What the task requires: Each line of the data holding "Introduction" should be found and copied.

Supplied records:
+++

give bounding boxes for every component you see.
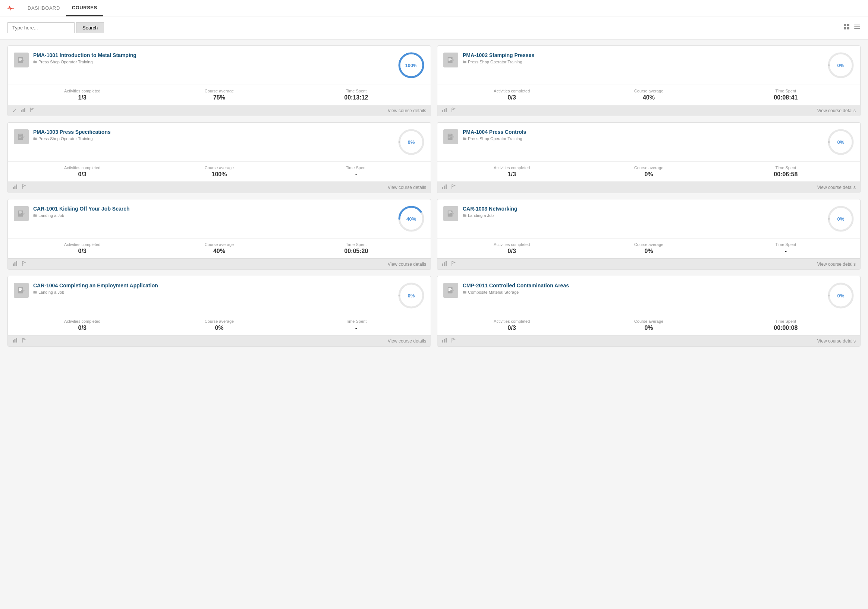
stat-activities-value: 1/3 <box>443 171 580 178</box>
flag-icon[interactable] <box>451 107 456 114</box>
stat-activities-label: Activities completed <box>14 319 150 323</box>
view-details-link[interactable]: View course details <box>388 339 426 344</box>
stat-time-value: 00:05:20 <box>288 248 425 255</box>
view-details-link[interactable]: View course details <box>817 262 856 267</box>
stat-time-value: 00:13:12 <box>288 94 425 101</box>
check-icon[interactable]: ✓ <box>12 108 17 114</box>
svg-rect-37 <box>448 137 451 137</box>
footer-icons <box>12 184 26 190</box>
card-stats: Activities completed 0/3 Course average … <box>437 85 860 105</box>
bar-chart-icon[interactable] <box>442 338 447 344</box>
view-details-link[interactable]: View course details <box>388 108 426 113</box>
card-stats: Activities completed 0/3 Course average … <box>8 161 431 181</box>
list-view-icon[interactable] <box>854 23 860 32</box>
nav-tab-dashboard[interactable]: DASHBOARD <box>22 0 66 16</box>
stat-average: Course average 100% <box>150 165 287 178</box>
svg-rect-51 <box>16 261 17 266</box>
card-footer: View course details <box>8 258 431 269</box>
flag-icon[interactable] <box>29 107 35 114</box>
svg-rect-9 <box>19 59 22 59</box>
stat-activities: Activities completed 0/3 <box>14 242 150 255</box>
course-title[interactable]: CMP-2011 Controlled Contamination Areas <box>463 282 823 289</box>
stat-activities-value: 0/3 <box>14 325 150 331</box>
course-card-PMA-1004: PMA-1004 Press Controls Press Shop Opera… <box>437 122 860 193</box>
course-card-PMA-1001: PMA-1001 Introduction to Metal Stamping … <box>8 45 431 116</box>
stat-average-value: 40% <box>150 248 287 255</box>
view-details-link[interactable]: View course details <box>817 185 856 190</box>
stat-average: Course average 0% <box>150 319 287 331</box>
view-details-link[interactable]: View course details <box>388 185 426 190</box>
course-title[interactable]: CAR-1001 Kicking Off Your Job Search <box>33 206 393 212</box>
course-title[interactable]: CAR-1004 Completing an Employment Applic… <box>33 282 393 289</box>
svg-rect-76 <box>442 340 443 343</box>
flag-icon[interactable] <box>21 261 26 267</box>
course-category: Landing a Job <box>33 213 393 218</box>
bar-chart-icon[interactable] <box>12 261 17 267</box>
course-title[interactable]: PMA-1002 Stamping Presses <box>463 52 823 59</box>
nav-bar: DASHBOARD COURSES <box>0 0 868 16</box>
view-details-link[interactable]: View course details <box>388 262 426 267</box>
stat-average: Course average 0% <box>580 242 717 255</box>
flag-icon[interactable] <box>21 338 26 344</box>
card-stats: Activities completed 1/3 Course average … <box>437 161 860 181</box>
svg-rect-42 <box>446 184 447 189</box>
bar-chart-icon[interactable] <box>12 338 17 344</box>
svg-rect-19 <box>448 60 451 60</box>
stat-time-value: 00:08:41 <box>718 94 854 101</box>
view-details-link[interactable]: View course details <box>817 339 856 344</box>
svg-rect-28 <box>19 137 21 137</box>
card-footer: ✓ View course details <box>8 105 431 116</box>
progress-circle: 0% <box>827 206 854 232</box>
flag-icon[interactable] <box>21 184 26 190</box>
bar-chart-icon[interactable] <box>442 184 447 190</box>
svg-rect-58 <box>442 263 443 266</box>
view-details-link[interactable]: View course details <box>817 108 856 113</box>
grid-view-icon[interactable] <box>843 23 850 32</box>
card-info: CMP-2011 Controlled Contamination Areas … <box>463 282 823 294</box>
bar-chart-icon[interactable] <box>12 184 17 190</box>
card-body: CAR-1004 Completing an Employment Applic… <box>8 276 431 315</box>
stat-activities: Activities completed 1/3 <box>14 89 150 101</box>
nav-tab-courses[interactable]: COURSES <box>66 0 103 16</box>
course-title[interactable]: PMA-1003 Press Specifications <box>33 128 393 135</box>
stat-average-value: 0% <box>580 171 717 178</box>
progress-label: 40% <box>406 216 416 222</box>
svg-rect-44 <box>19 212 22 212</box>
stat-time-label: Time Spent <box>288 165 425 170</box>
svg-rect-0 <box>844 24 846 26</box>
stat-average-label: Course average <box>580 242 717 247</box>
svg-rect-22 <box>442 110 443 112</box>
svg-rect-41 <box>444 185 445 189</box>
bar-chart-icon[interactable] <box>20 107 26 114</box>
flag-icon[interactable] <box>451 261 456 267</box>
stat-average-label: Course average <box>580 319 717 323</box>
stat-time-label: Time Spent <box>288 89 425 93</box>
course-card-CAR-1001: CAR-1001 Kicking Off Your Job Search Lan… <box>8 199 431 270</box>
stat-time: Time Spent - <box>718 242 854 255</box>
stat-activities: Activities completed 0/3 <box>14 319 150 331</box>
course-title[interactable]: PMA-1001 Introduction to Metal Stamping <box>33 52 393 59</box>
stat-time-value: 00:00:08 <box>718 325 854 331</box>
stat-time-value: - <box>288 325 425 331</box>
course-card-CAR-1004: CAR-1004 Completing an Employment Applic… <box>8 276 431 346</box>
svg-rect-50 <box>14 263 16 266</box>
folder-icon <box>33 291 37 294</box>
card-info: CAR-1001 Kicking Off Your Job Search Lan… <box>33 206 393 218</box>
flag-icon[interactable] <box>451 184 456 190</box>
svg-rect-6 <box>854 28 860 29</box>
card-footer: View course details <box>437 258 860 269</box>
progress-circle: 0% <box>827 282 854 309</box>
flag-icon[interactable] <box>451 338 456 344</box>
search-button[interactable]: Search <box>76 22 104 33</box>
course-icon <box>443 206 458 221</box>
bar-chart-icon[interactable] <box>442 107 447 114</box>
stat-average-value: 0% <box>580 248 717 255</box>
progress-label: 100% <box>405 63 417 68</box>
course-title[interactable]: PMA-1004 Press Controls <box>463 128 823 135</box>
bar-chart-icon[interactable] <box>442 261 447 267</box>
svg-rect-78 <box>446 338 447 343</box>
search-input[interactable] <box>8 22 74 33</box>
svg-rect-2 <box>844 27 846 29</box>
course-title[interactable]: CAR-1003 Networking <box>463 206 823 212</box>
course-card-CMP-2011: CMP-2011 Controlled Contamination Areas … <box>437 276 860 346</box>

+++

Your solution:
course-card-PMA-1001: PMA-1001 Introduction to Metal Stamping … <box>8 45 431 116</box>
course-title[interactable]: PMA-1001 Introduction to Metal Stamping <box>33 52 393 59</box>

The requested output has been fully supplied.